O plano de negócios do contrato firmado em 2014 estabelecia um total de 28 milhões. Por isso que já em 2016, as empresas já pediam subsídio e reclamavam de desequilíbrio financeiro. Elas culpavam a criação de programas como “Domingo é meia”, o bilhete único e ônibus circulando de madrugada. Medidas que, claro, diminuíam a arrecadação e aumentavam os custos do sistema.

A prefeitura atribuiu ao metrô pelo desequilíbrio financeiro do sistema. A lógica deles é que, com a integração, o maior percentual da tarifa acaba indo para o sistema metroviário, deixando um déficit para os ônibus. Para tentar solucionar mesmo que emergencialmente a crise, Bruno Reis chegou a ir a Brasília pedir, tanto a Jair Bolsonaro quanto a Lula, auxílio para transporte público. Mas ele sempre sem sucesso. Afinal, o governo federal nunca subsidiou esse setor, nunca sequer reduziu o imposto cobrado sobre diesel para os veículos do transporte público. Já o governo estadual tentou atuar. Quando governador do estado, Rui Costa (PT) afirmou que havia se colocado à disposição para assumir o BRT e parte das linhas de ônibus da capital. Seriam os veículos que alimentavam o metrô. Segundo ele, a prefeitura até cogitou a possibilidade, mas depois acabou recusando.

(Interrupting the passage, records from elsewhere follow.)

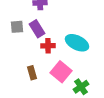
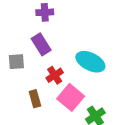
gray square: (17, 27) -> (16, 62), moved
red cross: (48, 46) -> (55, 75), moved, turned -32

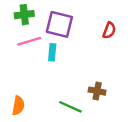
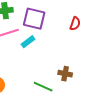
cyan rectangle: (52, 52) -> (28, 42), turned 48

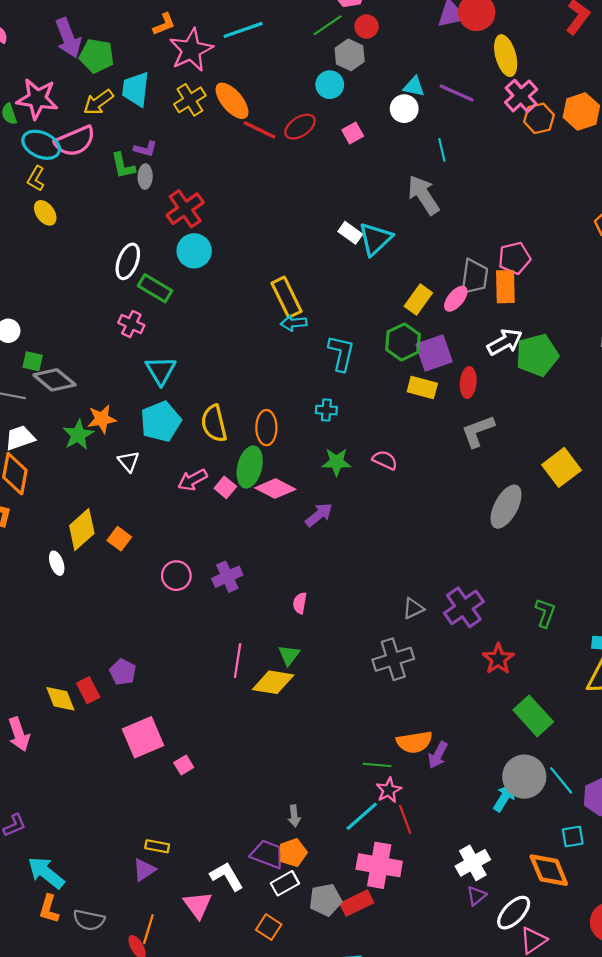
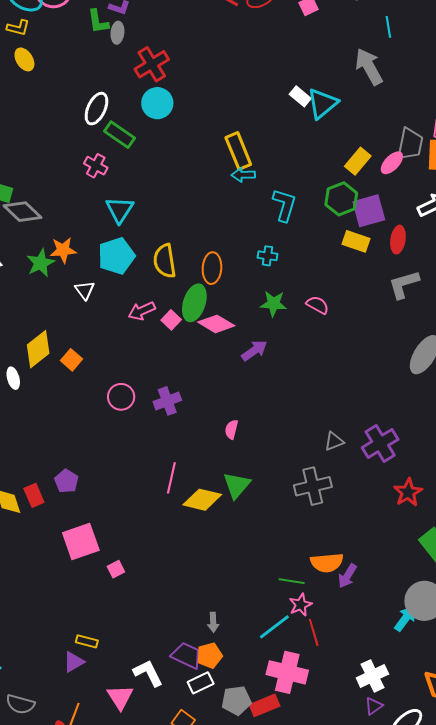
yellow L-shape: (36, 178) -> (18, 28), turned -110
green triangle: (289, 655) -> (237, 485), moved, size x1.4

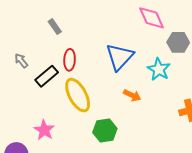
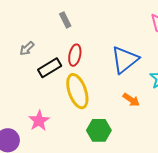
gray arrow: (21, 61) -> (27, 49), turned -105

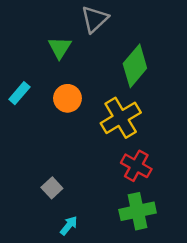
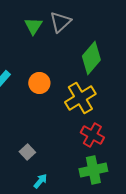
green triangle: (60, 48) -> (33, 26), moved

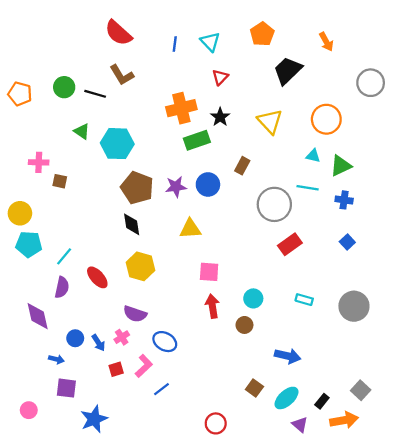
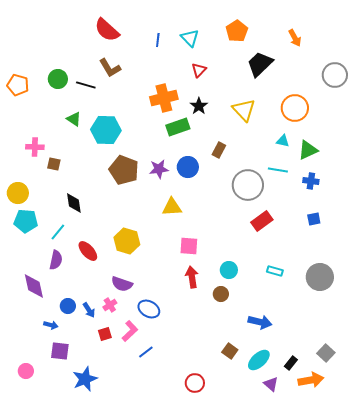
black diamond: (132, 224) -> (74, 203), moved
blue square: (347, 242) -> (314, 219), turned 32

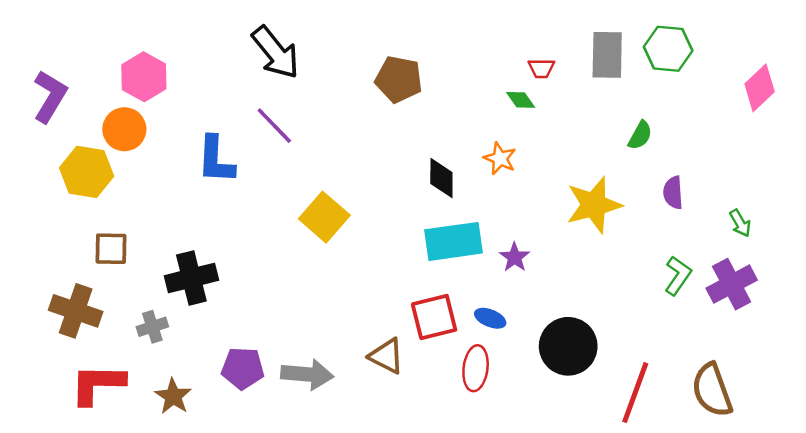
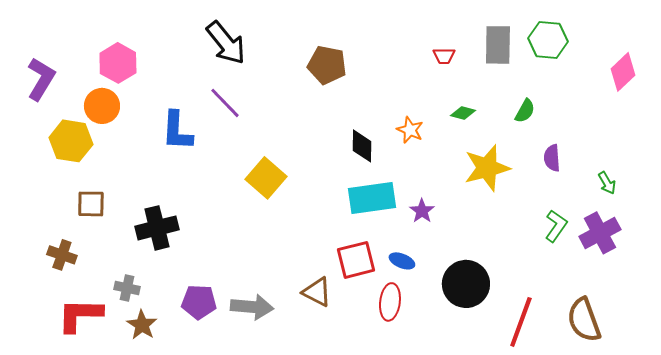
green diamond: (521, 100) -> (463, 113), moved, turned -40
brown cross: (76, 311) -> (62, 255), size x0.7
gray cross: (152, 327) -> (127, 288), moved, turned 30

Agora, Bruno driblou a situação e encontrou no subsídio a solução para tentar contornar a crise e para responder aqueles que ainda tinham dúvida sobre a força política que ele chegaria nas eleições de 2024. Mesmo fazendo barulho antes da votação, a oposição se curvou ao poder municipal e apoiou o projeto que pretende pôr fim à longa crise do transporte público de Salvador.